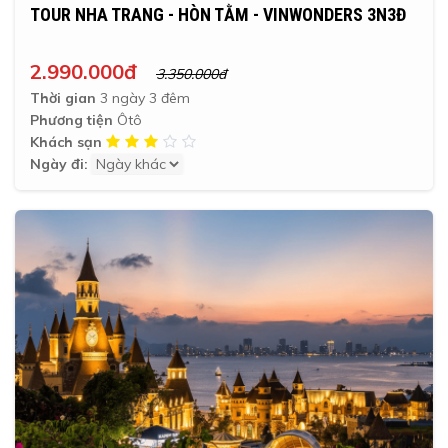
TOUR NHA TRANG - HÒN TẰM - VINWONDERS 3N3Đ
2.990.000đ
3.350.000đ
Thời gian
3 ngày 3 đêm
Phương tiện
Ôtô
Khách sạn
Ngày đi:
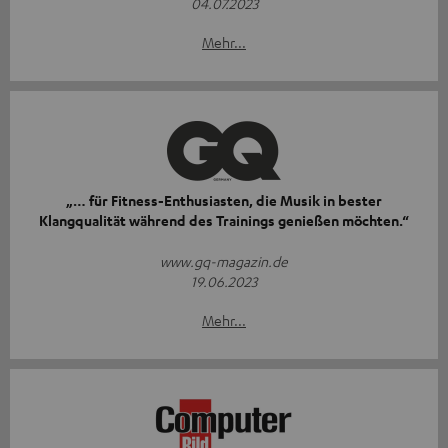
04.07.2023
Mehr...
„… für Fitness-Enthusiasten, die Musik in bester
Klangqualität während des Trainings genießen möchten.“
www.gq-magazin.de
19.06.2023
Mehr...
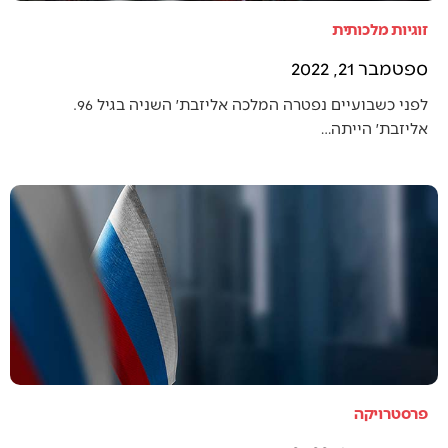
זוגיות מלכותית
ספטמבר 21, 2022
לפני כשבועיים נפטרה המלכה אליזבת׳ השניה בגיל 96.
אליזבת׳ הייתה…
פרסטרויקה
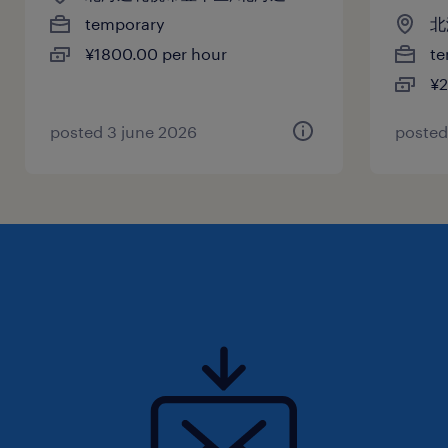
temporary
北
¥1800.00 per hour
te
¥2
posted 3 june 2026
posted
________________________________________
Without including the pictures, return each record above exactly as it stands.

TOUR NHA TRANG - HÒN TẰM - VINWONDERS 3N3Đ
2.990.000đ
3.350.000đ
Thời gian
3 ngày 3 đêm
Phương tiện
Ôtô
Khách sạn
Ngày đi:
04.07.2023
Mehr...
„… für Fitness-Enthusiasten, die Musik in bester
Klangqualität während des Trainings genießen möchten.“
www.gq-magazin.de
19.06.2023
Mehr...
זוגיות מלכותית
ספטמבר 21, 2022
לפני כשבועיים נפטרה המלכה אליזבת׳ השניה בגיל 96.
אליזבת׳ הייתה…
פרסטרויקה
temporary
北
¥1800.00 per hour
te
¥2
posted 3 june 2026
posted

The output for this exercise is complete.